Being aware of financial condition at aunt’s place, Mr. Bhat left his studies after completing high school and started a small business of Kashmir Art, producing shawls, curtains, and bags and selling to retail stores. In need of finances to fulfill the dreams of his young sisters, he had also applied for a job in an international chain of hotels, based in Dubai, UAE.

State Human Rights Commission had also issued a notice to Senior Superintendent of Police, seeking a detailed report about the incident.

Following the killing, police had registered two FIRs, one against the driver of the CRPF vehicle under section 279, for rash driving, and 337 of the Ranbir Penal Code (RPC), and another against the ‘unidentified protesters’ was under Section 307 (attempt to murder), 148 (rioting, armed with deadly weapon), 149, 152, 336 and 427 of the RPC.

While, AP had quoted a police officer, anonymously, who had said, “It was a mistake.”

“After his (Qaiser) killing, his sisters were badly traumatized,” said his aunt while speaking over the call. “They didn’t eat properly for days and didn’t talk to anyone for months. They were suffering from intense trauma.”

“He wasn’t a stone pelter, and he wasn’t pelting stones when he was crushed,” believes Mr. Bhat’s aunt. “He went to Jamia Masjid for Friday prayers and told us that he got to meet his client afterward.”

It’s been one year, but the trauma of an untimely loss is still fresh and green for the family. Mr. Bhat’s body was brought to his native residence in Fateh Kadal. As per eye-witnesses, government forces fired tear gas shells on mourners. Scores of youth held the frontline, shielding Mr. Bhat’s body from being shelled and hit by the armed conflict. “At least let him have his funeral prayers,” an elderly guy had shouted.

In a brief moment of peace, forces backed off, boys fell back. As the sun shone hard on the top of the head, Mr. Bhat’s body, draped in the black flag, was put in the middle of the crossroad. A boy—shirtless—with blood oozing out from pellet injuries, halted his pain for the funeral prayers.

By the time a round of funeral prayers ended, and his cousins, guarding Mr. Bhat in his final rites, cried over the loss, boys held the front again, and flying stones were repelled with more of tear gas and pellets.

His Kashmiri art business, that he had established, alongside his cousin, to temporarily support his sister, shut down with his killing.

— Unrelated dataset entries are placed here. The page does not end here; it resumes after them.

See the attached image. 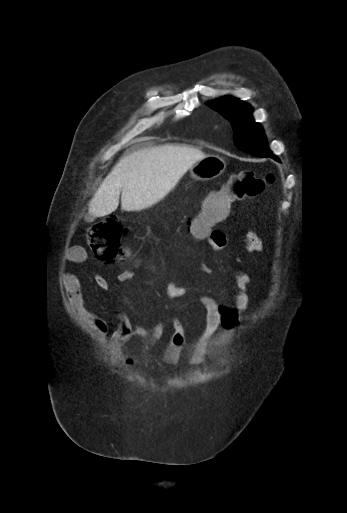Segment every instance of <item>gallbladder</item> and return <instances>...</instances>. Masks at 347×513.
I'll return each mask as SVG.
<instances>
[{
	"label": "gallbladder",
	"instance_id": "gallbladder-1",
	"mask_svg": "<svg viewBox=\"0 0 347 513\" xmlns=\"http://www.w3.org/2000/svg\"><path fill=\"white\" fill-rule=\"evenodd\" d=\"M91 219H93V217L92 216H88V220H91Z\"/></svg>",
	"mask_w": 347,
	"mask_h": 513
}]
</instances>
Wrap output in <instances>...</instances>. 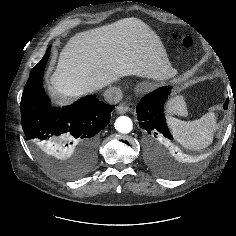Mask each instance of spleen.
Here are the masks:
<instances>
[{
	"mask_svg": "<svg viewBox=\"0 0 236 236\" xmlns=\"http://www.w3.org/2000/svg\"><path fill=\"white\" fill-rule=\"evenodd\" d=\"M167 123L176 141L190 150H200L209 146L216 130L213 112L189 122L168 116Z\"/></svg>",
	"mask_w": 236,
	"mask_h": 236,
	"instance_id": "3e777b00",
	"label": "spleen"
}]
</instances>
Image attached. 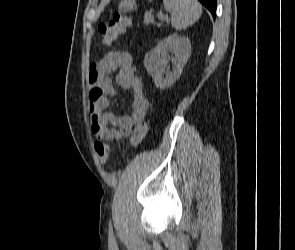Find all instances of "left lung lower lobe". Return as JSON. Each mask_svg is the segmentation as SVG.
Wrapping results in <instances>:
<instances>
[{
  "instance_id": "0a47b994",
  "label": "left lung lower lobe",
  "mask_w": 295,
  "mask_h": 250,
  "mask_svg": "<svg viewBox=\"0 0 295 250\" xmlns=\"http://www.w3.org/2000/svg\"><path fill=\"white\" fill-rule=\"evenodd\" d=\"M212 14L213 18L216 16V0H199Z\"/></svg>"
}]
</instances>
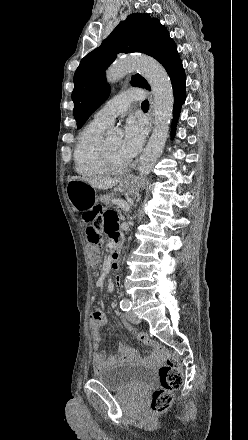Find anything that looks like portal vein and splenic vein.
<instances>
[{"instance_id":"obj_1","label":"portal vein and splenic vein","mask_w":248,"mask_h":440,"mask_svg":"<svg viewBox=\"0 0 248 440\" xmlns=\"http://www.w3.org/2000/svg\"><path fill=\"white\" fill-rule=\"evenodd\" d=\"M113 203L117 204L120 208H122L125 211H127L130 208V206L127 202L120 200V199H115L113 201Z\"/></svg>"}]
</instances>
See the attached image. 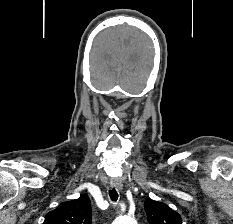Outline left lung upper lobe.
I'll return each mask as SVG.
<instances>
[{
	"label": "left lung upper lobe",
	"instance_id": "obj_1",
	"mask_svg": "<svg viewBox=\"0 0 233 224\" xmlns=\"http://www.w3.org/2000/svg\"><path fill=\"white\" fill-rule=\"evenodd\" d=\"M144 207L150 224H182L181 216L164 203L147 199Z\"/></svg>",
	"mask_w": 233,
	"mask_h": 224
}]
</instances>
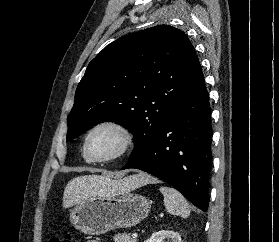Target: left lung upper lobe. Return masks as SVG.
<instances>
[{
	"label": "left lung upper lobe",
	"mask_w": 279,
	"mask_h": 242,
	"mask_svg": "<svg viewBox=\"0 0 279 242\" xmlns=\"http://www.w3.org/2000/svg\"><path fill=\"white\" fill-rule=\"evenodd\" d=\"M198 63L181 30L158 25L106 46L88 65L67 117V140L113 121L135 137L142 155L165 126Z\"/></svg>",
	"instance_id": "5c2ea615"
}]
</instances>
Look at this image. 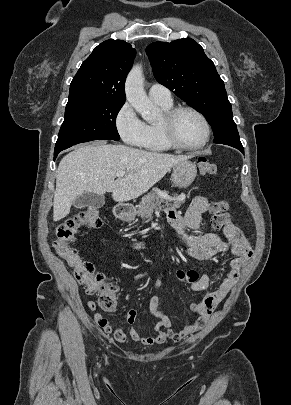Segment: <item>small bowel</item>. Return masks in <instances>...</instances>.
Here are the masks:
<instances>
[{
	"mask_svg": "<svg viewBox=\"0 0 291 405\" xmlns=\"http://www.w3.org/2000/svg\"><path fill=\"white\" fill-rule=\"evenodd\" d=\"M211 209V204L205 197H197L190 204L186 214L180 215L172 210L168 214L169 223L175 228L179 239L186 246V253L196 260H208L219 253H230L233 259L230 264V270L220 286L211 294L205 296L202 301L192 303L190 310L197 313L198 318L189 325L180 330H173L170 318L159 310V298L152 292L149 300L150 313L158 320L152 329L151 334L140 335L135 328L137 312L133 309L128 310L124 316L129 326V337L143 344H160L167 339L180 341L185 337L202 329L208 322L210 315L217 306L225 299L233 286L240 277V270L244 263L251 257L252 251L248 240L242 231L233 223H228L223 227L222 234L225 241L217 233H207L204 235H190L188 230L197 229L204 214ZM148 273H141L134 277L135 281H140L148 277ZM162 275L154 279V289L161 285ZM211 274H204L196 281L191 282L193 291L204 290L211 284ZM116 299V293L113 294ZM88 308L95 310V303L88 302ZM95 321L104 330L118 342H125L127 336L120 327L113 328L110 323L96 313Z\"/></svg>",
	"mask_w": 291,
	"mask_h": 405,
	"instance_id": "1",
	"label": "small bowel"
}]
</instances>
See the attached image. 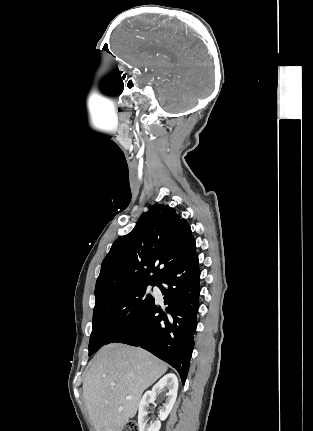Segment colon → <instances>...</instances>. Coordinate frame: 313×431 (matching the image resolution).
Listing matches in <instances>:
<instances>
[{"instance_id": "1", "label": "colon", "mask_w": 313, "mask_h": 431, "mask_svg": "<svg viewBox=\"0 0 313 431\" xmlns=\"http://www.w3.org/2000/svg\"><path fill=\"white\" fill-rule=\"evenodd\" d=\"M123 431H139V429H138V425H137V423H136L135 421H133V420L128 421V422L125 424V426H124V428H123Z\"/></svg>"}]
</instances>
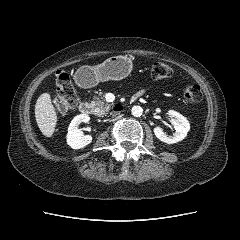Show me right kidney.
Segmentation results:
<instances>
[{"mask_svg":"<svg viewBox=\"0 0 240 240\" xmlns=\"http://www.w3.org/2000/svg\"><path fill=\"white\" fill-rule=\"evenodd\" d=\"M90 121V117L87 114H80L75 116L69 127L67 134V144L73 149H80L92 142V137L89 135L84 136L83 132L78 129V126L81 123H88Z\"/></svg>","mask_w":240,"mask_h":240,"instance_id":"obj_1","label":"right kidney"}]
</instances>
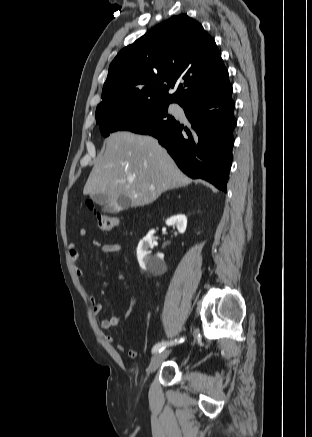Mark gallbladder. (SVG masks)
Returning a JSON list of instances; mask_svg holds the SVG:
<instances>
[{"instance_id": "obj_1", "label": "gallbladder", "mask_w": 312, "mask_h": 437, "mask_svg": "<svg viewBox=\"0 0 312 437\" xmlns=\"http://www.w3.org/2000/svg\"><path fill=\"white\" fill-rule=\"evenodd\" d=\"M91 199L96 204L102 205V211L110 214H117L122 209H127L130 206V200L121 196L117 204H113L106 194H93Z\"/></svg>"}]
</instances>
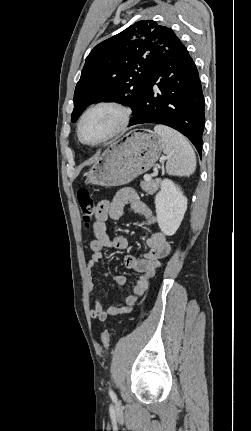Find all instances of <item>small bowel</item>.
<instances>
[{"instance_id": "small-bowel-1", "label": "small bowel", "mask_w": 251, "mask_h": 431, "mask_svg": "<svg viewBox=\"0 0 251 431\" xmlns=\"http://www.w3.org/2000/svg\"><path fill=\"white\" fill-rule=\"evenodd\" d=\"M126 209L145 217L149 224L156 223V218L152 211L131 188H123L116 193L112 200H102L98 203L96 219L93 224L94 239L90 242L92 255L87 263L89 292H92L94 288L92 271L98 264L103 262V250L105 248L125 250L128 247V240L124 236H110L106 227V222L109 219L119 220L122 218ZM146 244L149 251L141 258H136L132 255L125 257L126 266L139 272V276L132 287V294L125 297L122 303L111 305L106 309L102 307L99 301H95L90 311L92 318L103 322L111 317L127 313L136 304L139 297L144 294L156 270L162 266L163 260L171 252V243L167 235L160 230L148 236ZM107 275L105 273V276ZM112 279L117 285L122 286L126 283V278L121 274H113Z\"/></svg>"}]
</instances>
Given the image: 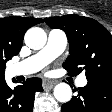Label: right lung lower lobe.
Returning a JSON list of instances; mask_svg holds the SVG:
<instances>
[{
  "label": "right lung lower lobe",
  "instance_id": "obj_1",
  "mask_svg": "<svg viewBox=\"0 0 112 112\" xmlns=\"http://www.w3.org/2000/svg\"><path fill=\"white\" fill-rule=\"evenodd\" d=\"M42 91L40 78H29L14 89L4 80L0 83V112H32L35 93Z\"/></svg>",
  "mask_w": 112,
  "mask_h": 112
}]
</instances>
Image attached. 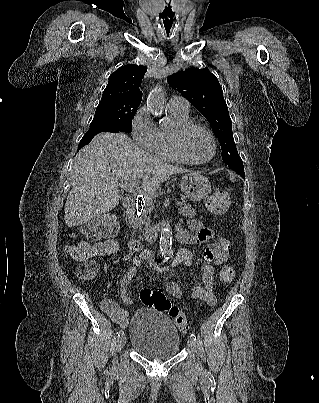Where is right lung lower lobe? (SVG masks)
<instances>
[{
  "instance_id": "right-lung-lower-lobe-1",
  "label": "right lung lower lobe",
  "mask_w": 319,
  "mask_h": 403,
  "mask_svg": "<svg viewBox=\"0 0 319 403\" xmlns=\"http://www.w3.org/2000/svg\"><path fill=\"white\" fill-rule=\"evenodd\" d=\"M120 131L125 132V131L122 130V129H93V130H88V131L86 132V134L83 136V138L81 139L80 145L78 146V150H79L80 148L84 147L85 145H87V144L92 140V138H93L96 134H98V133H100V132H120Z\"/></svg>"
}]
</instances>
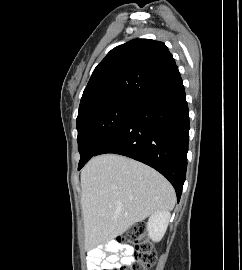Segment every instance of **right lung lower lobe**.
I'll list each match as a JSON object with an SVG mask.
<instances>
[{
	"label": "right lung lower lobe",
	"instance_id": "obj_1",
	"mask_svg": "<svg viewBox=\"0 0 242 270\" xmlns=\"http://www.w3.org/2000/svg\"><path fill=\"white\" fill-rule=\"evenodd\" d=\"M189 110L181 76L139 100L93 156L116 153L165 176L180 200L186 178ZM87 161L79 163L80 170Z\"/></svg>",
	"mask_w": 242,
	"mask_h": 270
}]
</instances>
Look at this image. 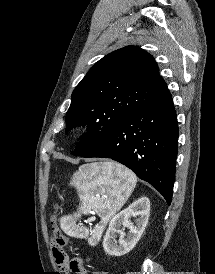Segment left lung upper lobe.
<instances>
[{"mask_svg": "<svg viewBox=\"0 0 215 274\" xmlns=\"http://www.w3.org/2000/svg\"><path fill=\"white\" fill-rule=\"evenodd\" d=\"M167 89L157 63L145 50L127 46L106 55L74 89L66 113V131L87 125L74 155L100 143L124 118Z\"/></svg>", "mask_w": 215, "mask_h": 274, "instance_id": "5c2ea615", "label": "left lung upper lobe"}]
</instances>
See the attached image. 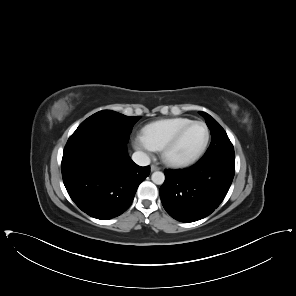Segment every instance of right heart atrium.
Segmentation results:
<instances>
[{"label":"right heart atrium","mask_w":296,"mask_h":296,"mask_svg":"<svg viewBox=\"0 0 296 296\" xmlns=\"http://www.w3.org/2000/svg\"><path fill=\"white\" fill-rule=\"evenodd\" d=\"M133 146L146 155H150L156 151L155 147L151 145L141 134L136 135L133 138Z\"/></svg>","instance_id":"right-heart-atrium-1"}]
</instances>
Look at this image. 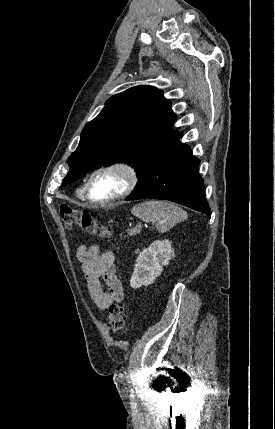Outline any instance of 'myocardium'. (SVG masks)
<instances>
[{"label": "myocardium", "instance_id": "myocardium-1", "mask_svg": "<svg viewBox=\"0 0 275 429\" xmlns=\"http://www.w3.org/2000/svg\"><path fill=\"white\" fill-rule=\"evenodd\" d=\"M108 171H115L122 174L124 178V186L121 191H119L118 193H116L115 195L109 198L94 199L90 193L91 183L95 178V176H97L100 173L108 172ZM137 182H138L137 171L130 163L126 161H121V160L111 161L100 165L99 167H97L91 172L84 186V196L88 201L94 204L107 205L129 196L135 189Z\"/></svg>", "mask_w": 275, "mask_h": 429}]
</instances>
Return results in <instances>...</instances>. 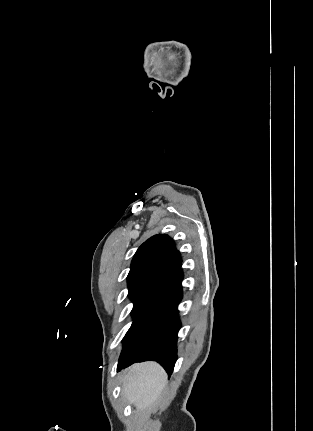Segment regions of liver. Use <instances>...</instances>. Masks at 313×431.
<instances>
[{
    "instance_id": "obj_1",
    "label": "liver",
    "mask_w": 313,
    "mask_h": 431,
    "mask_svg": "<svg viewBox=\"0 0 313 431\" xmlns=\"http://www.w3.org/2000/svg\"><path fill=\"white\" fill-rule=\"evenodd\" d=\"M166 382L167 375L160 365L139 363L126 370L122 393L137 409H145L157 400Z\"/></svg>"
}]
</instances>
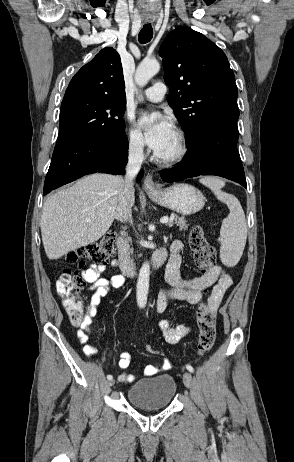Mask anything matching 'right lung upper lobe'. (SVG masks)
<instances>
[{"mask_svg": "<svg viewBox=\"0 0 294 462\" xmlns=\"http://www.w3.org/2000/svg\"><path fill=\"white\" fill-rule=\"evenodd\" d=\"M77 97L126 99L121 60L115 49H102L74 75L63 101Z\"/></svg>", "mask_w": 294, "mask_h": 462, "instance_id": "right-lung-upper-lobe-1", "label": "right lung upper lobe"}]
</instances>
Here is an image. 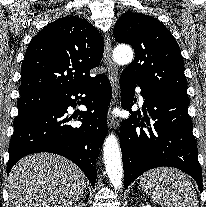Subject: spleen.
<instances>
[{"instance_id": "spleen-1", "label": "spleen", "mask_w": 206, "mask_h": 207, "mask_svg": "<svg viewBox=\"0 0 206 207\" xmlns=\"http://www.w3.org/2000/svg\"><path fill=\"white\" fill-rule=\"evenodd\" d=\"M142 190L156 204L167 207H198L192 182L174 168H156L140 179Z\"/></svg>"}]
</instances>
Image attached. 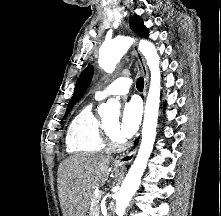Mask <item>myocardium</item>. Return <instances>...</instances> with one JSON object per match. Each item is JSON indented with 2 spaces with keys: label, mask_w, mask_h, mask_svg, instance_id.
<instances>
[{
  "label": "myocardium",
  "mask_w": 221,
  "mask_h": 216,
  "mask_svg": "<svg viewBox=\"0 0 221 216\" xmlns=\"http://www.w3.org/2000/svg\"><path fill=\"white\" fill-rule=\"evenodd\" d=\"M102 135L105 145L110 149L118 150L123 148L124 141L121 138H117L107 127L105 122H102Z\"/></svg>",
  "instance_id": "f54148a6"
}]
</instances>
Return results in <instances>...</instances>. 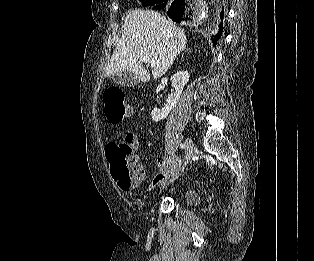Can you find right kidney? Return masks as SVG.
Here are the masks:
<instances>
[{
	"instance_id": "1",
	"label": "right kidney",
	"mask_w": 314,
	"mask_h": 261,
	"mask_svg": "<svg viewBox=\"0 0 314 261\" xmlns=\"http://www.w3.org/2000/svg\"><path fill=\"white\" fill-rule=\"evenodd\" d=\"M189 73L187 71H179L172 77V86L174 87V92L168 95L166 105L164 109L154 108L151 112L152 119L155 122L165 119L169 112L176 106L180 99L184 86L189 81Z\"/></svg>"
}]
</instances>
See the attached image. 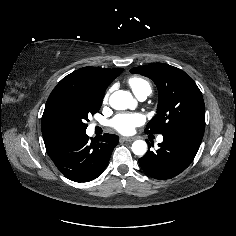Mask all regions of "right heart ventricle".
<instances>
[{"label": "right heart ventricle", "instance_id": "obj_1", "mask_svg": "<svg viewBox=\"0 0 236 236\" xmlns=\"http://www.w3.org/2000/svg\"><path fill=\"white\" fill-rule=\"evenodd\" d=\"M128 85L133 93L138 97L141 95L148 96L151 93L150 83L142 77H131L128 79Z\"/></svg>", "mask_w": 236, "mask_h": 236}]
</instances>
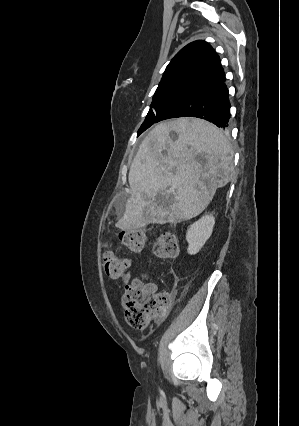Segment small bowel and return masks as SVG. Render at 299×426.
Masks as SVG:
<instances>
[{
    "label": "small bowel",
    "mask_w": 299,
    "mask_h": 426,
    "mask_svg": "<svg viewBox=\"0 0 299 426\" xmlns=\"http://www.w3.org/2000/svg\"><path fill=\"white\" fill-rule=\"evenodd\" d=\"M130 278H131V273L130 272L125 273L124 276H123L124 284H127L129 282ZM152 288L154 289V287H152Z\"/></svg>",
    "instance_id": "1"
}]
</instances>
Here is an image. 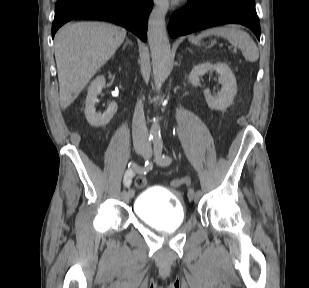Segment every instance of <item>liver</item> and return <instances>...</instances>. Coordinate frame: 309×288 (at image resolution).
Wrapping results in <instances>:
<instances>
[{
  "mask_svg": "<svg viewBox=\"0 0 309 288\" xmlns=\"http://www.w3.org/2000/svg\"><path fill=\"white\" fill-rule=\"evenodd\" d=\"M125 37V29L101 22L71 23L61 29L54 46L62 109L73 103Z\"/></svg>",
  "mask_w": 309,
  "mask_h": 288,
  "instance_id": "6515ba94",
  "label": "liver"
}]
</instances>
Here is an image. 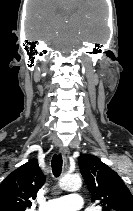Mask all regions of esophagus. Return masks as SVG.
Segmentation results:
<instances>
[{
  "label": "esophagus",
  "instance_id": "esophagus-1",
  "mask_svg": "<svg viewBox=\"0 0 133 211\" xmlns=\"http://www.w3.org/2000/svg\"><path fill=\"white\" fill-rule=\"evenodd\" d=\"M59 152L62 154L63 160L66 162L69 157V149L66 146H61Z\"/></svg>",
  "mask_w": 133,
  "mask_h": 211
}]
</instances>
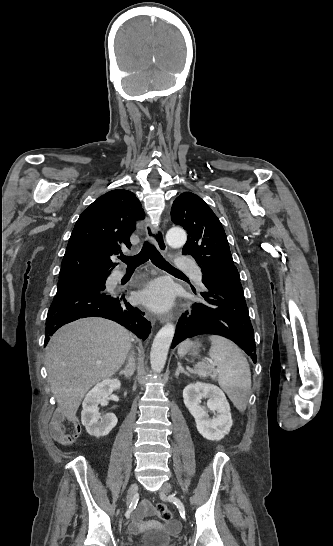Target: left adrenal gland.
<instances>
[{
	"mask_svg": "<svg viewBox=\"0 0 333 546\" xmlns=\"http://www.w3.org/2000/svg\"><path fill=\"white\" fill-rule=\"evenodd\" d=\"M180 373H184V374H186L187 376H190V374H189L188 372H186V371L184 370V368L181 366V363L178 362V368H177V370H176L175 376L178 378V376H179Z\"/></svg>",
	"mask_w": 333,
	"mask_h": 546,
	"instance_id": "1",
	"label": "left adrenal gland"
}]
</instances>
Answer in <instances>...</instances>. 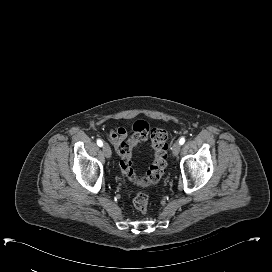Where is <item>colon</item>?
Returning a JSON list of instances; mask_svg holds the SVG:
<instances>
[{
  "instance_id": "obj_1",
  "label": "colon",
  "mask_w": 272,
  "mask_h": 272,
  "mask_svg": "<svg viewBox=\"0 0 272 272\" xmlns=\"http://www.w3.org/2000/svg\"><path fill=\"white\" fill-rule=\"evenodd\" d=\"M150 140L154 150V160L147 174L139 178L135 175L132 162L133 148L138 144ZM168 133L164 128H152L145 120H137L133 124L132 137L121 144L119 149L120 168L123 176L131 182L147 187L157 183L164 175L167 167ZM133 207L139 214H146L149 208V197L145 193H137L133 200Z\"/></svg>"
}]
</instances>
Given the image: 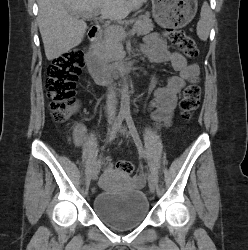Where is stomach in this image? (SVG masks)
Listing matches in <instances>:
<instances>
[{"label":"stomach","instance_id":"0dacf381","mask_svg":"<svg viewBox=\"0 0 248 250\" xmlns=\"http://www.w3.org/2000/svg\"><path fill=\"white\" fill-rule=\"evenodd\" d=\"M197 7V0H152V15L164 28H181L194 18Z\"/></svg>","mask_w":248,"mask_h":250}]
</instances>
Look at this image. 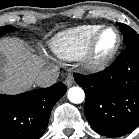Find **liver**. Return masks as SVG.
<instances>
[{"instance_id":"1","label":"liver","mask_w":139,"mask_h":139,"mask_svg":"<svg viewBox=\"0 0 139 139\" xmlns=\"http://www.w3.org/2000/svg\"><path fill=\"white\" fill-rule=\"evenodd\" d=\"M44 60L17 38L0 40V93L17 94L32 87Z\"/></svg>"}]
</instances>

As told by Ms. Shahzada, Joint Resistance Leader (JRL) leaders including JKLF chief Yasin Malik and Mirwaiz Umar Farooq paid a visit to see Mr. Bhat’s sisters posthumously and offered some financial help for their future education. Though, his aunt refused to take that money, saying, “I had no daughter. Now, they are my daughters and I will fulfill all their needs and will take care of their future education as long as I am in this world,” told Ms. Shahzada.

Currently, Mr. Bhat’s aunt is taking care of his sisters, as he says, like her own daughters. His elder sister is currently pursuing Bachelors of Legislative Law, and on her way to fulfill her elder brother’s dream of seeing her in a black coat, as a famous and successful lawyer of Kashmir. While younger Ms. Iffat is pursuing her Bachelor in Arts from Women College, Srinagar.